HOW TO COMPLETE THIS TASK ->
Out of the entries that follow, copy each line containing "precios".

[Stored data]
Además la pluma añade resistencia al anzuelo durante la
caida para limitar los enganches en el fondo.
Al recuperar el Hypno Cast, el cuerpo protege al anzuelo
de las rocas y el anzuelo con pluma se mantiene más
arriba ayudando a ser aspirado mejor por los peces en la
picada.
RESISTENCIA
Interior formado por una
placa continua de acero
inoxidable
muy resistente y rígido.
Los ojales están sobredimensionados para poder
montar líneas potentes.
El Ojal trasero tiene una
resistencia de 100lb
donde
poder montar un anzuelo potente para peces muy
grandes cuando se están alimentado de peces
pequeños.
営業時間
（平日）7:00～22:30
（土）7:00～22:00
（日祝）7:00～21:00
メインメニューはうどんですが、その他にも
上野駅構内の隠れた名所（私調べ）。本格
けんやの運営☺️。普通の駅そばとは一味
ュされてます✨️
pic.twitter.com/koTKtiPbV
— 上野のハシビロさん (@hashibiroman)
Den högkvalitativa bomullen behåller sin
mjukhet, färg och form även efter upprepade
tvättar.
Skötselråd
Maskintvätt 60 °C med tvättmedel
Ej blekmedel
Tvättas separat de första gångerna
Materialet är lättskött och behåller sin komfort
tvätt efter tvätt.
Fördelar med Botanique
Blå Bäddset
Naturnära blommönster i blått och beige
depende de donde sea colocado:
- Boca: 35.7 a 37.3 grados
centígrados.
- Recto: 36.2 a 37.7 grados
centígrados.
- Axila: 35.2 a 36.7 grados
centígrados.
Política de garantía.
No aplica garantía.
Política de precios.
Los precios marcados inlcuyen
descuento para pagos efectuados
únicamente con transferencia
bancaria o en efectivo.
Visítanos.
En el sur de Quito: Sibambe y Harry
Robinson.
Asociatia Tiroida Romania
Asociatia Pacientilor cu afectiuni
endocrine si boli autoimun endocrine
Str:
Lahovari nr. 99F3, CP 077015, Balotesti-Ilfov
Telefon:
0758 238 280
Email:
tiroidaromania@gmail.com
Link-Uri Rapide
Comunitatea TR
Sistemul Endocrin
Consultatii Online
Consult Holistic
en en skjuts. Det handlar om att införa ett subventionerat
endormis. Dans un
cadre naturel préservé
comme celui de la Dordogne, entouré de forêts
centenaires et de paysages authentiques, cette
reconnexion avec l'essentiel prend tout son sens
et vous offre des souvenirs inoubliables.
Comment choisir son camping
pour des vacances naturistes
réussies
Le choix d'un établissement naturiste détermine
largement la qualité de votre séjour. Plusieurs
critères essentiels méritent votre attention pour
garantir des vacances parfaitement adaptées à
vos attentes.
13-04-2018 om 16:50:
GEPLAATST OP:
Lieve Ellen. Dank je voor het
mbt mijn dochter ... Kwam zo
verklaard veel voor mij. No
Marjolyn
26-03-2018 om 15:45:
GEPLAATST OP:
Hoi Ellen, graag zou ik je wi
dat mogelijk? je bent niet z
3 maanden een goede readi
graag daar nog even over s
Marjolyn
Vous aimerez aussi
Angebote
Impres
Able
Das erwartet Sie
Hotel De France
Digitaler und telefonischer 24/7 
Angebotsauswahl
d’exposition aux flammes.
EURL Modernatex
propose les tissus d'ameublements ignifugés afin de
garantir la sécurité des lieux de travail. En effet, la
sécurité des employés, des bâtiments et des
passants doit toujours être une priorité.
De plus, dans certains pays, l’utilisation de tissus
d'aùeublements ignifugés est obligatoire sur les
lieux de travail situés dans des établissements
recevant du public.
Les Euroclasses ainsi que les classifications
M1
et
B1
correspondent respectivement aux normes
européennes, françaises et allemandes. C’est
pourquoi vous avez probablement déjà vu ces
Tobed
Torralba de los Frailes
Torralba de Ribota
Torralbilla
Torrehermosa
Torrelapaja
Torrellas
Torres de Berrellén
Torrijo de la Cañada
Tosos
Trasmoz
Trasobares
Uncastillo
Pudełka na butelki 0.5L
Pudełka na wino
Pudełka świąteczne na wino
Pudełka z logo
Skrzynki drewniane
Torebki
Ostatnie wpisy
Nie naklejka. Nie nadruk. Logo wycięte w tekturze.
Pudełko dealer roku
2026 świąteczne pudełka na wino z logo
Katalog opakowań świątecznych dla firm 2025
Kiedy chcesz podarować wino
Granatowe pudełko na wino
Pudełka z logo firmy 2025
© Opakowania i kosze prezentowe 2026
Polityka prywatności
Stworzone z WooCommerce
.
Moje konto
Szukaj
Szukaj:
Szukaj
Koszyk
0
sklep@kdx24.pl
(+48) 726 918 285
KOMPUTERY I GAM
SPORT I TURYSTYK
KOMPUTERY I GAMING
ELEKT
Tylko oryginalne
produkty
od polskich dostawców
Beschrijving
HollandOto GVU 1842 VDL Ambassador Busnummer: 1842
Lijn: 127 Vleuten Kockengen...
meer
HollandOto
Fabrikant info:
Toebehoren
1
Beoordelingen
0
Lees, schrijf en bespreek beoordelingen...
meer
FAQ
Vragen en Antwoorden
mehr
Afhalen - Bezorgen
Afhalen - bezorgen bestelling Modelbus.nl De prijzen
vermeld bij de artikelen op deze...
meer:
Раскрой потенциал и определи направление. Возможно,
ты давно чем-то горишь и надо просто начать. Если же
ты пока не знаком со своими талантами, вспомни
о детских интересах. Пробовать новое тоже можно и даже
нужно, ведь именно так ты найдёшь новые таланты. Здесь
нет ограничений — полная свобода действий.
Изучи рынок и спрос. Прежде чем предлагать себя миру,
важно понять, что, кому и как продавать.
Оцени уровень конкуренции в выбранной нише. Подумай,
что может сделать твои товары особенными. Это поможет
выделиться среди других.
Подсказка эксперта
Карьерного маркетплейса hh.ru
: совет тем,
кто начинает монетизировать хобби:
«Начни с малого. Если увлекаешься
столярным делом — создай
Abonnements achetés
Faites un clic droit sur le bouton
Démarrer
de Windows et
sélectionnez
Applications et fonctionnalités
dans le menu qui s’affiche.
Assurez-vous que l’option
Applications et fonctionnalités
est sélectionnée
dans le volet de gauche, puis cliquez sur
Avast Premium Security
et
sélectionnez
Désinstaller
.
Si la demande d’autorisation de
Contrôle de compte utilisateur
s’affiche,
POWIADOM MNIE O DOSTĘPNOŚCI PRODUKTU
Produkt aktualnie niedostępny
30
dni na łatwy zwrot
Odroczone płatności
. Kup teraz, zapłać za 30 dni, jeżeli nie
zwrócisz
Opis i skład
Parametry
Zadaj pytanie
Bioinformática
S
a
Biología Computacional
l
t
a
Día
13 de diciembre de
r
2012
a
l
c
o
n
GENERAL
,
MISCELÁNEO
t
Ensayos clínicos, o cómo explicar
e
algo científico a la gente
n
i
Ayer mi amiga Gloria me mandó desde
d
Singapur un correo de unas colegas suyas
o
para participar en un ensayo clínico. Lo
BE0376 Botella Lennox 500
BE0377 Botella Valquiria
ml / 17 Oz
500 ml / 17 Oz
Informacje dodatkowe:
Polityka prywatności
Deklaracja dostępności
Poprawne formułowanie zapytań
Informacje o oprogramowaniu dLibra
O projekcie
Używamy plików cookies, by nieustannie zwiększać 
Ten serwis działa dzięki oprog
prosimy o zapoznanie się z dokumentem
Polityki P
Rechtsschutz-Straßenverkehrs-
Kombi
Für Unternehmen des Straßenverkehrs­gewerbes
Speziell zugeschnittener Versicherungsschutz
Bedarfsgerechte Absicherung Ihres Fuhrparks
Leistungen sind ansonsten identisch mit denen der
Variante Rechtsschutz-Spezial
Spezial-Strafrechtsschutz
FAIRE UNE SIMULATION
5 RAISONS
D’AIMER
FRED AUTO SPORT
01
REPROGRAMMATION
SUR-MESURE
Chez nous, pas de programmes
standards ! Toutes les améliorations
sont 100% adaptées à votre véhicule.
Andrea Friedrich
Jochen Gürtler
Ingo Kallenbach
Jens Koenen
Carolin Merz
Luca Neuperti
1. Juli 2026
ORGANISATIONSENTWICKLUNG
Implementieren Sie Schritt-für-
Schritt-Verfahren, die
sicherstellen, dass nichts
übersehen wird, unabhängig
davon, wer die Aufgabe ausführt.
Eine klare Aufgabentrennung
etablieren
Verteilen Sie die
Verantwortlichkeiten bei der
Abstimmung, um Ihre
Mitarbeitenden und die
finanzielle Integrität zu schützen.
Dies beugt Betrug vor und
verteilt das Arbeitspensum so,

RESULT FOR THIS EXERCISE ->
Política de precios.
Los precios marcados inlcuyen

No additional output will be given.